4H2. Select out all the rows in the Howell1 data with ages below 18 years of age. If you do it right, you should end up with a new data frame with 192 rows in it.
library(rethinking)
data(Howell1)
set.seed(4)
d5 <- Howell1[Howell1$age < 18, ]
nrow(d5)
## [1] 192
# Part a
formula <- alist(
height ~ dnorm(mu, sigma),
mu <- a + b * weight,
a ~ dnorm(140, 10),
b ~ dnorm(0, 10),
sigma ~ dunif(0, 60)
)
m <- quap(formula, data = d5)
precis(m, corr = TRUE)
## mean sd 5.5% 94.5%
## a 59.808780 1.39732445 57.575585 62.041974
## b 2.650638 0.06833996 2.541418 2.759859
## sigma 8.465144 0.43481329 7.770228 9.160059
# Part b
plot(height ~ weight, data = d5, col = col.alpha(rangi2, 0.3))
weight.seq <- seq(from = min(d5$weight), to = max(d5$weight), by = 1)
mu <- link(m, data = data.frame(weight = weight.seq))

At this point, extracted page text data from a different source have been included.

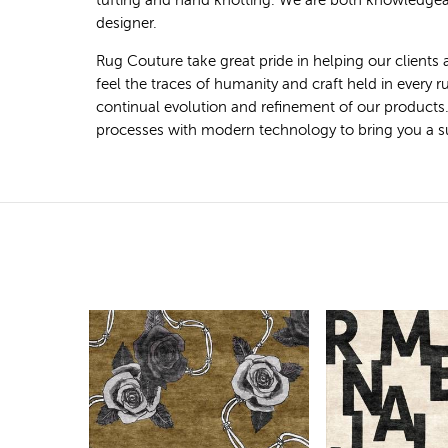
tufting and hand knotting. We are both knowledgeab
designer.
Rug Couture take great pride in helping our clients 
feel the traces of humanity and craft held in every
continual evolution and refinement of our products
processes with modern technology to bring you a super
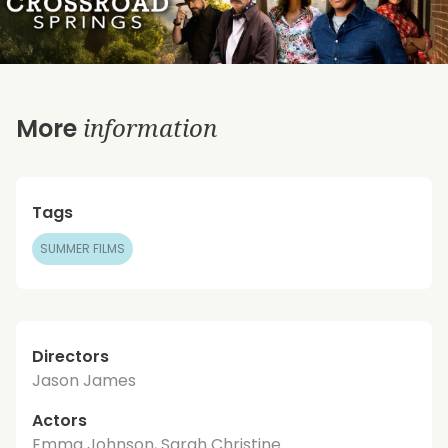
information
More
Tags
SUMMER FILMS
Directors
Jason James
Actors
Emma Johnson, Sarah Christine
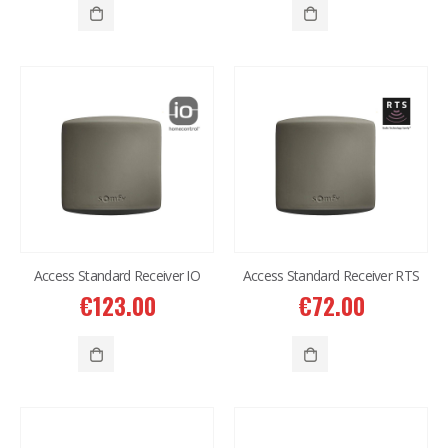
Access Standard Receiver IO
Access Standard Receiver RTS
€
123.00
€
72.00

mu.mean <- apply(mu, 2, mean)
mu.HPDI <- apply(mu, 2, HPDI, prob = 0.89)
lines(weight.seq, mu.mean)
shade(mu.HPDI, weight.seq)
sim.height <- sim(m, data = list(weight = weight.seq))
height.HPDI <- apply(sim.height, 2, HPDI, prob = 0.89)
shade(height.HPDI, weight.seq)
#weight 10-30 is underestimated while <10 and >30 are over-estimated. The assumption may be wrong that the relationship may not be linear.